Along a dim, winding trail, through baffling undergrowth and around half-buried blocks of stone and over prostrate tree-trunks, a man and a maid passed in silence. Under foot the damp leaves, not yet dried by sun or wind, gave out no betraying crackle. The pair spoke no word, made hardly a rustle as they touched bare stems or twigs. They seemed bound on an all-day hunting trip, for the man carried a shotgun, and the girl a little apron knotted into a bag, containing food. Yet it was the girl who led the way.
Upward, ever upward they climbed on a slope whose pitch grew more and more steep. At length they paused at the edge of a gigantic mass of bowlders, above which towered stark crags split by a yard-wide fissure.
“We go up into that crack, then ’long the top of the ledge to the left, then down again,” Marion breathed.
“Why?” he remonstrated. “Why not work along here without going up and down?”

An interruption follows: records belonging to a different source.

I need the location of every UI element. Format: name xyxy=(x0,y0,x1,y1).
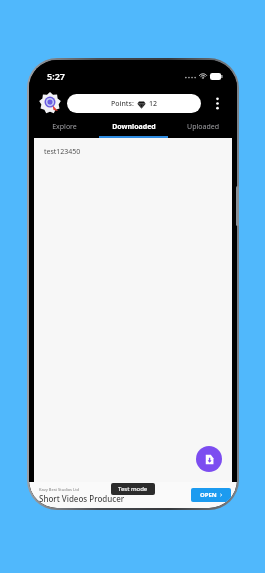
button[interactable]: OPEN xyxy=(191,488,231,502)
button[interactable]: Explore xyxy=(29,118,99,136)
staticText: Test mode xyxy=(118,485,148,493)
staticText: Downloaded xyxy=(112,122,156,132)
button[interactable]: App logo xyxy=(39,92,61,114)
staticText: 5:27 xyxy=(47,70,65,82)
staticText: test123450 xyxy=(44,147,81,157)
staticText: Uploaded xyxy=(187,122,219,132)
button[interactable]: More options xyxy=(207,93,227,113)
staticText: Kavy Best Studios Ltd xyxy=(39,487,80,492)
button[interactable]: Downloaded xyxy=(99,118,168,136)
button[interactable]: Uploaded xyxy=(168,118,237,136)
staticText: OPEN xyxy=(200,491,217,499)
button[interactable]: Download file xyxy=(196,446,222,472)
button[interactable]: Points: xyxy=(67,94,201,113)
button[interactable]: Kavy Best Studios Ltd xyxy=(29,482,237,508)
staticText: Short Videos Producer xyxy=(39,493,125,504)
staticText: 12 xyxy=(149,99,158,109)
staticText: Explore xyxy=(52,122,77,132)
staticText: Points: xyxy=(111,99,134,109)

“You ain’t much of a detective if you can’t guess that,” she laughed. “Up on top we can watch back and see if we’re follered. Down here we can’t.”
“Quite right,” he conceded. “You’re a better dodger than I am. A better climber, too, probably. These boots don’t grip bare rock very well.”
“Go ’long, and go slow. Don’t bump and scrape. We’ve got all day.”
After surveying the jumble above, he began working up into it, moving with caution but with creditable speed. For a time he was so engrossed with the toil of quietly moving himself, his damp-soled boots, and his gun, that he gave no attention to her. When at length he paused at the foot of the fissure he looked back—and found her close at his heels.
“You’re awful slow and stiff,” she taunted, as if she had not just warned him to proceed cautiously. “I’ll go ’long up and wait. G’by.”
And up she went with a flash of tanned ankles and a swirl of swaying skirt, her toes gripping with unerring surety at the soil slanting down within the crevice, her lithe young body swinging with easy grace, her hair flaming like an upshooting meteor. At the top she swung and laughed once more with the exhilaration of strenuous activity. Then she moved from sight.